The bus stop where they left for school was in our pleasant community and the one where they got off was just 2 blocks from the school. However, I was concerned because there was a very busy street to cross on the way from the bus to the school.
So we practiced going to school. I took them on the bus to school several times. The first time I was in charge, and showed them how to find their stop, when to ring the driver’s bell, and where and how to get off. I told them that while they were on the bus, the driver was the grownup to talk with if they needed help. After that first time I was passive and they were in charge of taking me to school. The children were alert and didn’t miss any cues.
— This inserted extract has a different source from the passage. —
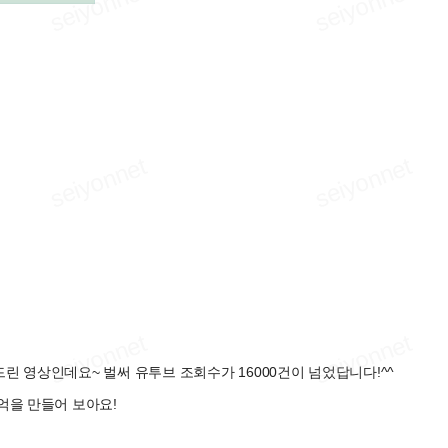
린 영상인데요~ 벌써 유투브 조회수가 16000건이 넘었답니다!^^
억을 만들어 보아요!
Each time we got to the bad intersection we practiced finding someone — a stranger — to help them cross the street. We did this about a dozen times. I told them, “Before you ask someone to take you across the street you must agree on the person. No arguing, just find someone you both think will be good, and say, “Mister, (or Ma’am) would you please take us across the street?”
First I went across, to watch them make their decisions. And they didn’t choose by race, they didn’t choose by gender, or age, or body type. They chose by . . . vibe. As I watched them I thought, “Young dogs go about by themselves, and so do young turtles, And my kids could make even better decisions.” There never was a bit of trouble with their going to school in the three years they went there all on their own. That’s the story.
Here are my qualifications for it: I am, by profession, an early childhood educator. I taught young children for some 14 years, and their teachers and parents (at Pacific Oaks College, San Francisco State, Fresno State, and Sonoma State, as well as keynoting conferences and seminars in more than 30 states and in Europe and Asia). I get to tell grownups what’s best for children. And I want to state, unequivocally, that being under an adult’s eyes all day every day for 15 years is NOT good for children.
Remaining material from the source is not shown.